Встреча с председателем ВОКС Кеменовым, запланированная на следующее утро, была перенесена на вечернее время, и мы решили посетить «Выставку боевых трофеев Красной Армии», развернутую в Центральном парке культуры и отдыха имени Горького. Экспонаты расположились под открытым небом, а Дэчжи, не зная этого заранее, одела под кожаное пальто только одну шерстяную сорочку и в итоге простудилась.
Во второй половине дня мы встретились с Кеменовым, передали ему дружеские приветствия деятелей культуры Китая. Он поинтересовался, что бы мы хотели посмотреть во время пребывания в Москве. Я сказал, что очень бы хотел ознакомиться с работой организаций культуры, а также давно мечтал о встрече с советскими писателями. Кеменов обещал помочь нам в реализации этих планов. Я передал ему книги, подарки, письма от друзей и книжных издательств, которые привез с собой. Перед самым отъездом издательства «Каймин шудянь» и «Чжунхуа шуцзюй» передали мне валютные средства: первое хотело приобрести все учебники для малышей и средней школы, а второе — любые книги по древней литературе. Передав просьбы своих друзей, я получил всяческие заверения в содействии со стороны собеседника.

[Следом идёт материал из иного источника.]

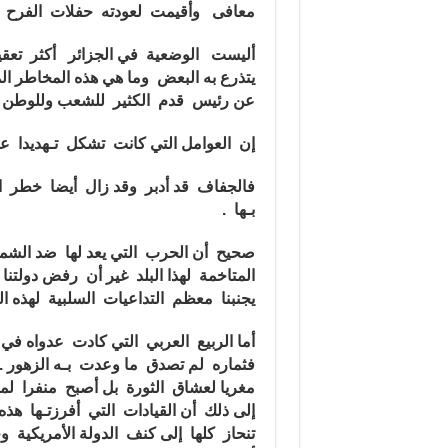
معافى وأقيمت لعودته حفلات الفرح و
أليست الوضعية في الجزائر أكثر تعقيدا
يتذرع به البعض وما هي هذه المخاطر ا
عن رئيس قدم الكثير للشعب وللوطن .
إن العوامل التي كانت تشكل تـهديدا عل
فالجفاف قد أدبر وقد زال أيضا خطر ال
بـها .
صحيح أن الحرب التي يعد لها ضد الش
المتاخمة لهذا البلد غير أن رفض دولتنا
يجنبنا معظم التداعيات السلبية لهذه ا
أما الربيع العربي التي كادت عدواه ف
فثماره لم تصدق ما وعدت بـه الزهور .
مغريا لعشاق الثورة بل أصبح منفرا 
إلى ذلك أن القيادات التي أفرزتـها ه
تنحاز كلها إلى كنف الدولة الأمريكية و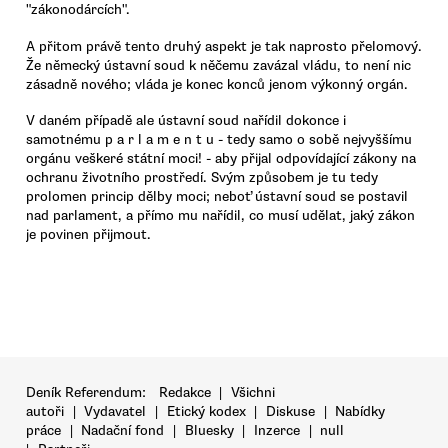
"zákonodárcích".
A přitom právě tento druhý aspekt je tak naprosto přelomový.
Že německý ústavní soud k něčemu zavázal vládu, to není nic
zásadně nového; vláda je konec konců jenom výkonný orgán.
V daném případě ale ústavní soud nařídil dokonce i
samotnému p a r l a m e n t u - tedy samo o sobě nejvyššímu
orgánu veškeré státní moci! - aby přijal odpovídající zákony na
ochranu životního prostředí. Svým způsobem je tu tedy
prolomen princip dělby moci; neboť ústavní soud se postavil
nad parlament, a přímo mu nařídil, co musí udělat, jaký zákon
je povinen přijmout.
Deník Referendum:
Redakce
|
Všichni
autoři
|
Vydavatel
|
Etický kodex
|
Diskuse
|
Nabídky
práce
|
Nadační fond
|
Bluesky
|
Inzerce
|
null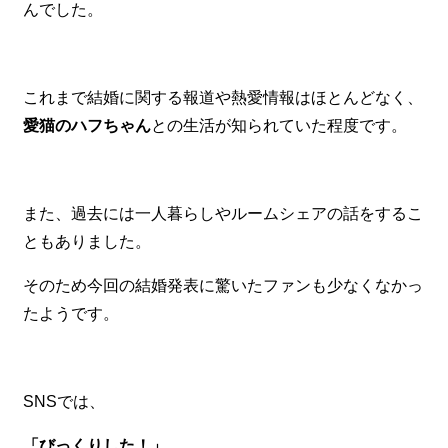
んでした。
これまで結婚に関する報道や熱愛情報はほとんどなく、
愛猫のハフちゃん
との生活が知られていた程度です。
また、過去には一人暮らしやルームシェアの話をするこ
ともありました。
そのため今回の結婚発表に驚いたファンも少なくなかっ
たようです。
SNSでは、
「びっくりした！」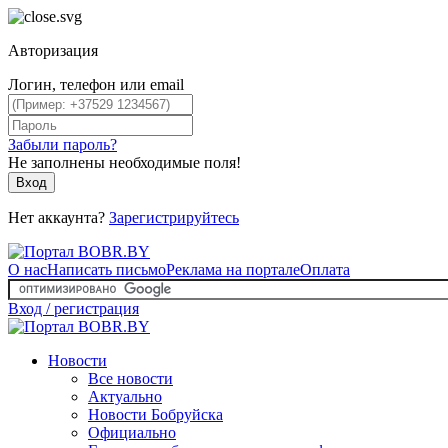
Авторизация
Логин, телефон или email
Забыли пароль?
Не заполнены необходимые поля!
Вход
Нет аккаунта?
Зарегистрируйтесь
О нас
Написать письмо
Реклама на портале
Оплата
Вход / регистрация
Новости
Все новости
Актуально
Новости Бобруйска
Официально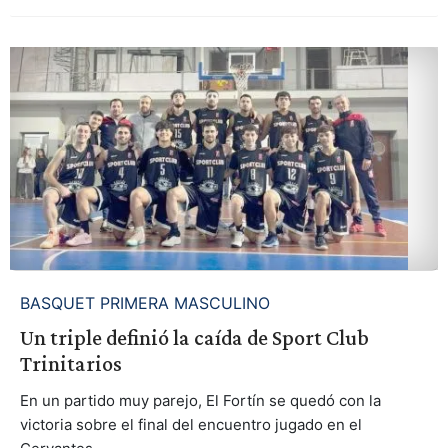
BASQUET PRIMERA MASCULINO
Un triple definió la caída de Sport Club
Trinitarios
En un partido muy parejo, El Fortín se quedó con la
victoria sobre el final del encuentro jugado en el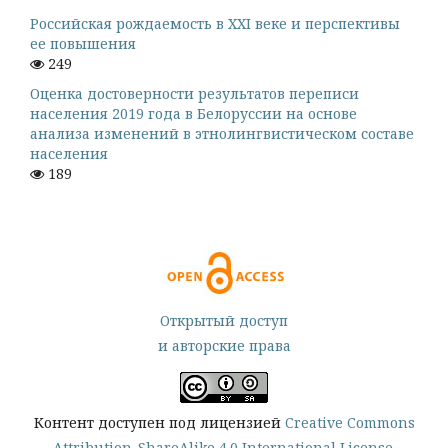
Российская рождаемость в XXI веке и перспективы
ее повышения
249
Оценка достоверности результатов переписи
населения 2019 года в Белоруссии на основе
анализа изменений в этнолингвистическом составе
населения
189
Открытый доступ
и авторские права
Контент доступен под лицензией
Creative Commons
Attribution-ShareAlike 4.0 International License
.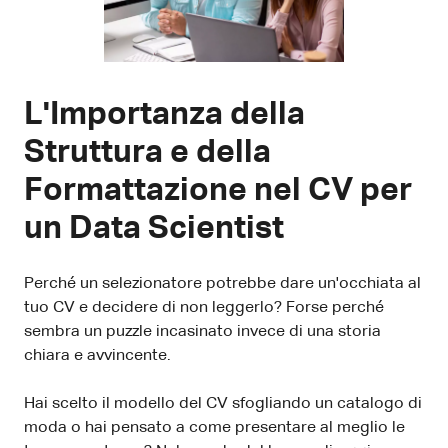
L'Importanza della
Struttura e della
Formattazione nel CV per
un Data Scientist
Perché un selezionatore potrebbe dare un'occhiata al
tuo CV e decidere di non leggerlo? Forse perché
sembra un puzzle incasinato invece di una storia
chiara e avvincente.
Hai scelto il modello del CV sfogliando un catalogo di
moda o hai pensato a come presentare al meglio le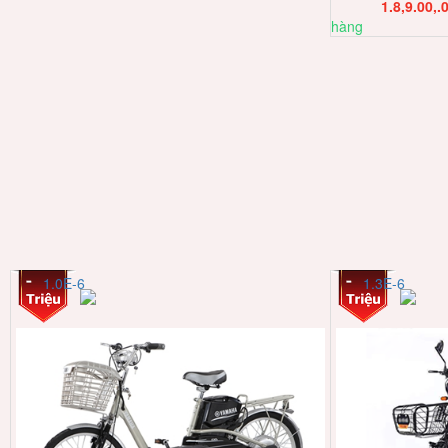
1.8,9.00,.
hàng
1.0E-6
1.3E-6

Вечером мы смотрели в Малом театре четырехактную пьесу Горького «Мещане». От столь напряженного расписания я ужасно устал и долго не мог уснуть ночью. В час встал с кровати, в четыре проснулся опять. Поняв, что больше не засну, при свете лампы стал писать статью, заказанную мне «Литературной газетой» по случаю новогоднего праздника. Со статьей «С Новым годом!» я передал издательству поздравительное письмо правления союза писателей КНР всем литераторам СССР, надеясь, что «Литературная газета» сможет опубликовать его.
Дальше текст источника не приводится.